¹ Reverse primer and probes the same as TP53 t1/t3/t4 and t5/t6/t7 multiplex long amplicon ddPCR assays [13].

.

ddPCR cycling conditions were 94 °C for 10 min, then 50 cycles of 94 °C for 30 s, 64 °C for 1 min, 72 °C for 6 min, followed by 98 °C for 10 min and then hold temperature of 12 °C. The data was quantitated from analysis of 2-D plots (Table S4). As two probes were run in the FAM channel to allow concurrent quantitation of t8β and t8γ transcripts, analysis was performed using the Advanced Classification Method in the QuantaSoft Analysis Pro Software [39].

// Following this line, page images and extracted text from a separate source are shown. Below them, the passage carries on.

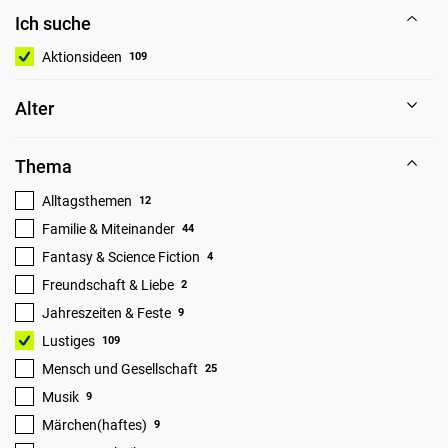
Ich suche
Aktionsideen
109
Alter
Thema
Alltagsthemen
12
Familie & Miteinander
44
Fantasy & Science Fiction
4
Freundschaft & Liebe
2
Jahreszeiten & Feste
9
Lustiges
109
Mensch und Gesellschaft
25
Musik
9
Märchen(haftes)
9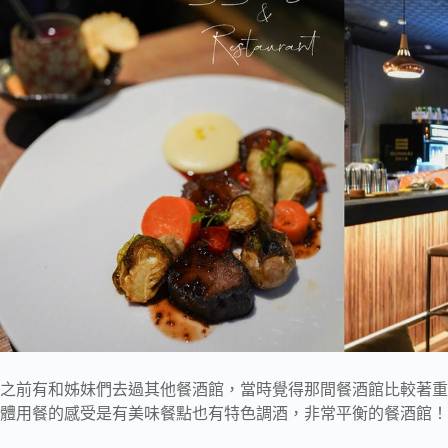
之前有和姊妹們去過其他餐酒館，當時覺得那間餐酒館比較著重在調酒的部分
體用餐的感受是有美味餐點也有特色調酒，非常平衡的餐酒館！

4.4. Bioinformatics and Statistical Analysis

TCGA BRCA gene expression level 3 data was downloaded on 06/10/2019 [20,21] with TP53 mutation information downloaded from UCSC Xena [40] on 23042020. Data was plotted using either R or GraphPad Prism8. Nominal variable association of TP53 transcript information with standard clinical and pathological features was performed using either ANOVA (for breast cancer subtype and histological grade), t-test (for tumor ER or PgR status, or patient LN status) or correlation analysis (for patient age at diagnosis). The association of tumor TP53 information (TP53 mutation status, the individual TP53 transcripts or the TP53 5′ or 3′ ends) with the time to a distant metastatic event was determined using Cox proportional hazards regression models [41,42]. Note that samples with any missing clinical, pathological or TP53 information (n = 4) were omitted from this analysis. TP53 information that was a significant prognostic factor in univariable analysis was included with the potential clinical and pathological confounders in a multivariable Cox proportional hazards regression model. All statistical tests were 2-sided, and significance was defined as an alpha of 0.05. Analyses were performed in the R environment [43].

5. Conclusions

We have performed an integrated analysis of the TP53 locus in a New Zealand breast cancer cohort, by sequencing both the TP53 gene and quantitating the individual TP53 transcripts expressed from the locus, and combining this with patient clinical and pathological information. Novel multiplex long amplicon ddPCR assay were devised to detect the eighth TP53 reference transcript, LRG_321t8, encoding the ∆40p53α isoform, and also transcripts encoding β and γ versions of this isoform. In the cohort analyzed here, we observed that 16% of TP53 mutations affect splicing to generate additional TP53 transcripts, as confirmed in long amplicon ddPCR assays. Those mutations that influenced TP53 intron 4 splicing were associated with overexpression of transcripts encoding the ∆133p53 isoforms. We show that incorporating TP53 transcript information in addition to TP53 mutation status may be a more accurate predictor of breast cancer patient prognosis.